Marjorie has always been weird. When we were teenagers she asked me if the band Fine Young Cannibals were really cannibals. I guess she didn’t pay much attention to pop music because she was in that bizarro choir, that shape note thing. Shape notes – is that a code or something? Because all notes have a shape! Whatever. She hardly had any friends, but what did she expect? She was always in these oddball groups or up in her room, making houses out of popsicle sticks. I’m sure that’s going to make people want to hang out with you!

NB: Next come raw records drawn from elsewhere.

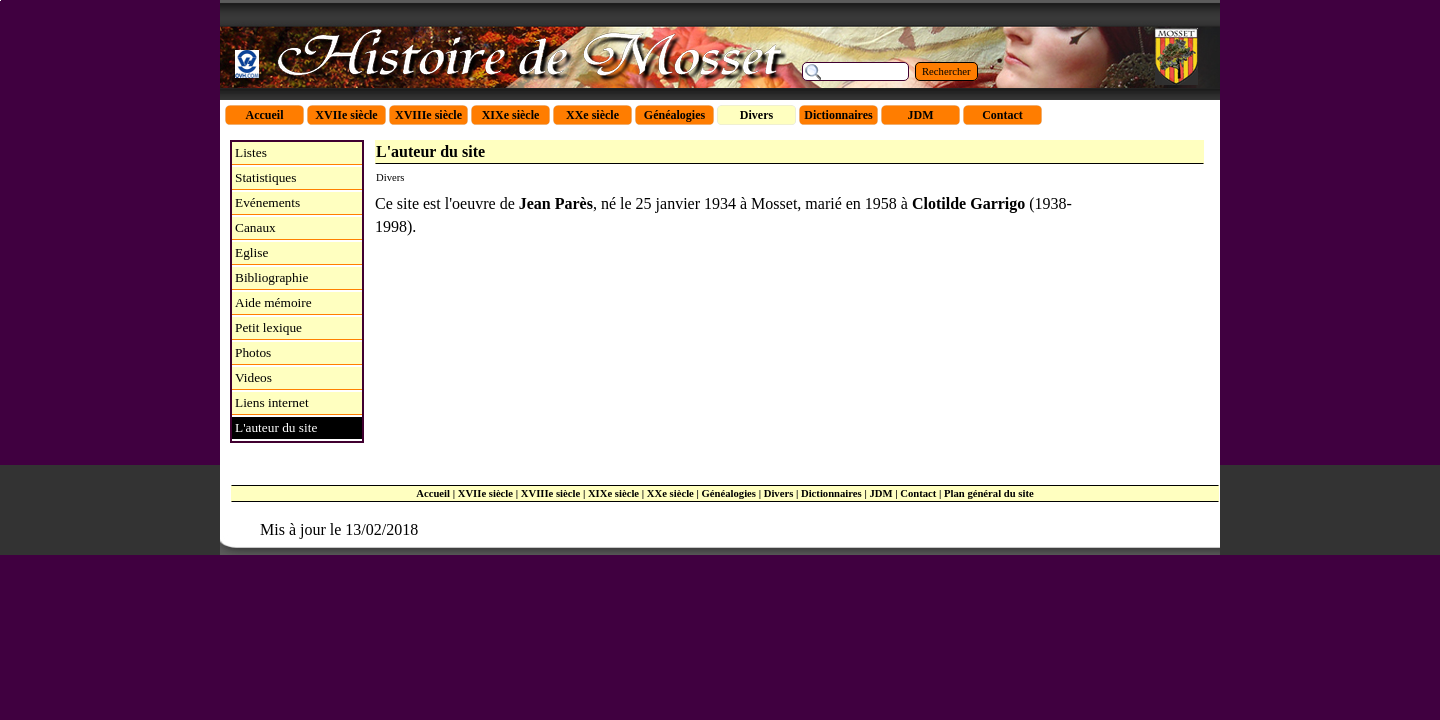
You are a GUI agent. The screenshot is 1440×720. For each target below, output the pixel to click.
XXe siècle (670, 493)
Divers (779, 493)
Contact (918, 493)
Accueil (433, 493)
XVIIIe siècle (550, 493)
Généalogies (729, 493)
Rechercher (946, 71)
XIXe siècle (613, 493)
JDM (880, 493)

She’s never done normal things. You know how everyone says they’re thinking of going into the Peace Corps? Well, Marjorie really did—she was in Africa for three years. How do you get a job after that? What’s your skill set, digging holes? When she got back, she didn’t have a clue. She was wearing these awful sarongs or whatever, these colored wraps, and I’m like, Marjorie? We’re on Lexington Avenue, we’re not in deepest Mali or Bali. Why don’t we go into Bloomingdales and get you some new clothes? And she’s like, “These are my clothes. I don’t need new clothes.” Maybe they brainwashed her in Africa. Because this is New York, it’s 2003, and everyone’s wearing slim-cut black flared pants and beltless trench coats. That’s what they’re wearing, I’m sorry. I don’t make the rules!

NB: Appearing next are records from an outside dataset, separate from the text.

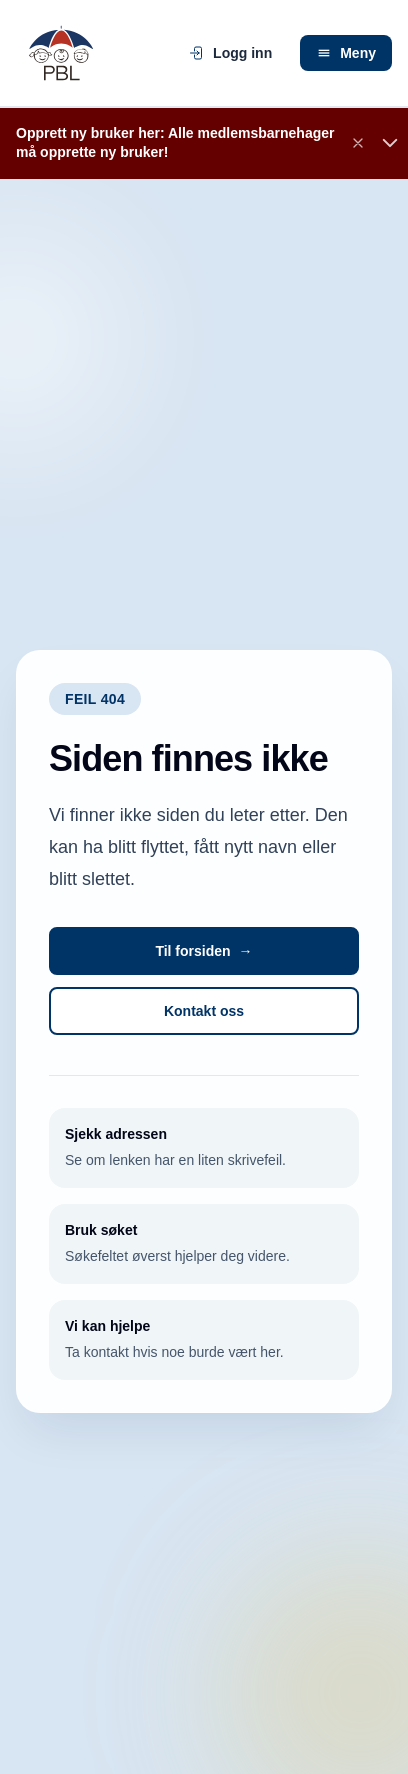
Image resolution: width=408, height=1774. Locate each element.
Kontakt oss (204, 1011)
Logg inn (230, 53)
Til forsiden (203, 951)
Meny (346, 53)
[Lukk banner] (358, 143)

As for dating, oh God. For ages she was single and we all thought she was gay. Because you know, she’s never done anything normal in her life. But that was fine. We’re all, oh, she’s gay, that’s cool. Because being homophobic is just, forget it. Nobody’s homophobic anymore. But then she starts dating this freak. He has really long hair but not in dreads, which are cool, but in, I’m serious, braids. My sister Jillian is like, oh please don’t let her bring him to my wedding. He’ll be in the pictures! My mother is like, “I know, what a mutant! Thank God you girls are normal and not dating losers in braids.” And we all hugged. But not for that long, because that would be weird.

I think Marjorie thinks it’s fine to be the way she is but what it is is, it’s lame. If you can’t look around and figure out what’s going on, why should anyone have anything to do with you? I mean, why would anyone want to know someone who’s never heard of Outsider Art?